I think the most important thing is that she did not want to be a mystic or anything else; she had no thought for herself at all and was motivated by an utterly selfless love, both for God and man (you cannot have one without the other in my view). So - love, humility, selflessness, self-denial. The last three are really products of the first. In short, I think the lesson we learn from Maria de Agreda is that it is only through giving that we receive. And this love has to be absolutely genuine. But I have no doubt that it is love that gave Maria the power to do what she did. Love - it is as simple as that. I can take this further. Jesus Christ said 'I am the way, the truth and the life. No man cometh unto the Father, but by me.' What did he mean by this? Well, God so loved the world that he gave his only begotten son. So Jesus is the embodiment (incarnation) of God's love for mankind. 'Coming to God through Jesus' therefore means coming to God through love of mankind. We must do what Christ did - give ourselves for humanity. 'God is love and he who abides in love abides in God and God abides in him.' When you think this through, I think you can understand how Maria thought of herself as utterly unworthy (she referred to herself as a 'vile wormlet' - not even a worm!) but, at the same time, she was the greatest Christian mystic of all time. You cannot become a great mystic by wanting to be one. I try to explain this in the paper I have written about her. God is love - literally, literally, literally. Sorry to rant! Anyway, these are my thoughts.

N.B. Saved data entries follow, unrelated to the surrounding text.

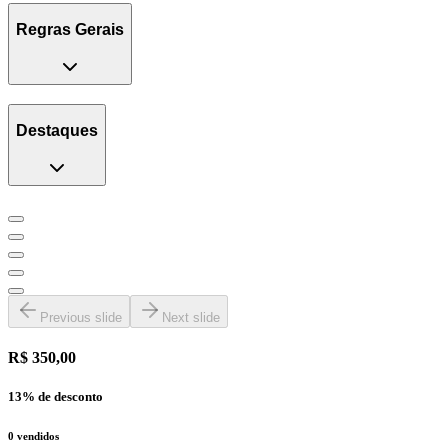
Regras Gerais
Destaques
Previous slide
Next slide
R$ 350,00
13
% de desconto
0
vendidos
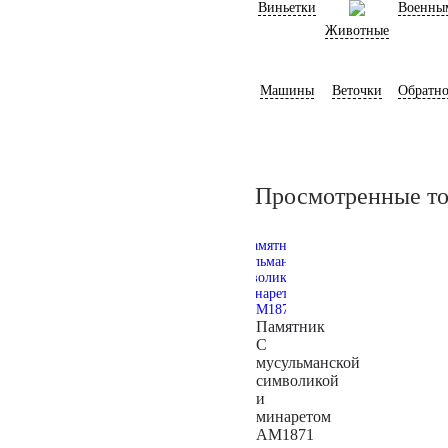
Виньетки
Военны
Животные
Машины
Веточки
Обратно
Просмотренные т
Памятник
С
мусульманской
символикой
и
минаретом
AM1871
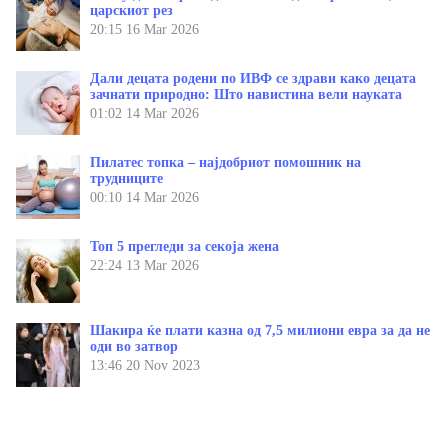
царскиот рез
20:15
16 Mar 2026
Дали децата родени по ИВФ се здрави како децата
зачнати природно: Што навистина вели науката
01:02
14 Mar 2026
Пилатес топка – најдобриот помошник на
трудниците
00:10
14 Mar 2026
Топ 5 прегледи за секоја жена
22:24
13 Mar 2026
Шакира ќе плати казна од 7,5 милиони евра за да не
оди во затвор
13:46
20 Nov 2023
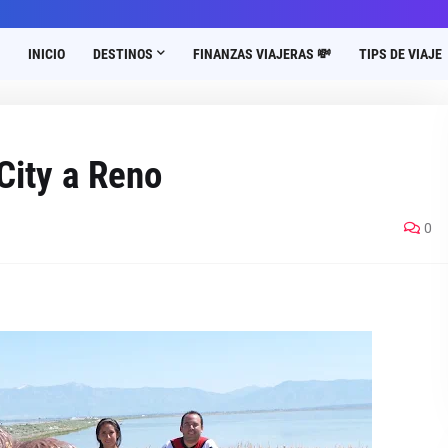
INICIO
DESTINOS
FINANZAS VIAJERAS 💸
TIPS DE VIAJE
City a Reno
0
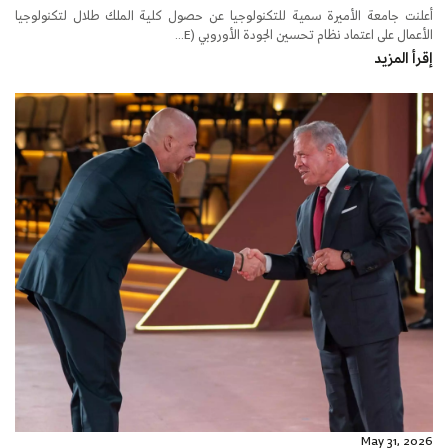
أعلنت جامعة الأميرة سمية للتكنولوجيا عن حصول كلية الملك طلال لتكنولوجيا
الأعمال على اعتماد نظام تحسين الجودة الأوروبي (E...
إقرأ المزيد
May 31, 2026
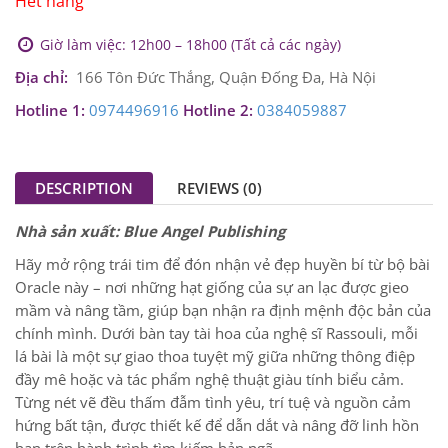
Hết hàng
Giờ làm việc: 12h00 – 18h00 (Tất cả các ngày)
Địa chỉ:
166 Tôn Đức Thắng, Quận Đống Đa, Hà Nội
Hotline 1:
0974496916
Hotline 2:
0384059887
DESCRIPTION
REVIEWS (0)
Nhà sản xuất: Blue Angel Publishing
Hãy mở rộng trái tim để đón nhận vẻ đẹp huyền bí từ bộ bài
Oracle này – nơi những hạt giống của sự an lạc được gieo
mầm và nâng tầm, giúp bạn nhận ra định mệnh độc bản của
chính mình. Dưới bàn tay tài hoa của nghệ sĩ Rassouli, mỗi
lá bài là một sự giao thoa tuyệt mỹ giữa những thông điệp
đầy mê hoặc và tác phẩm nghệ thuật giàu tính biểu cảm.
Từng nét vẽ đều thấm đẫm tình yêu, trí tuệ và nguồn cảm
hứng bất tận, được thiết kế để dẫn dắt và nâng đỡ linh hồn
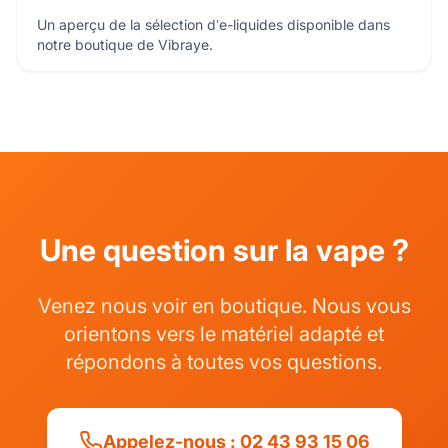
Un aperçu de la sélection d’e-liquides disponible dans
notre boutique de Vibraye.
Une question sur la vape ?
Venez nous voir en boutique. Nous vous
orientons vers le matériel adapté et
répondons à toutes vos questions.
Appelez-nous : 02 43 93 15 06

Here are the last lines of Dante's 'Inferno'. I think he understood.

'As the geometrician, who endeavours
To square the circle, and discovers not,
By taking thought, the principle he wants,

Even such was I at that new apparition;
I wished to see how the image to the circle
Conformed itself, and how it there finds place;

But my own wings were not enough for this,
Had it not been that then my mind there smote
A flash of lightning, wherein came its wish.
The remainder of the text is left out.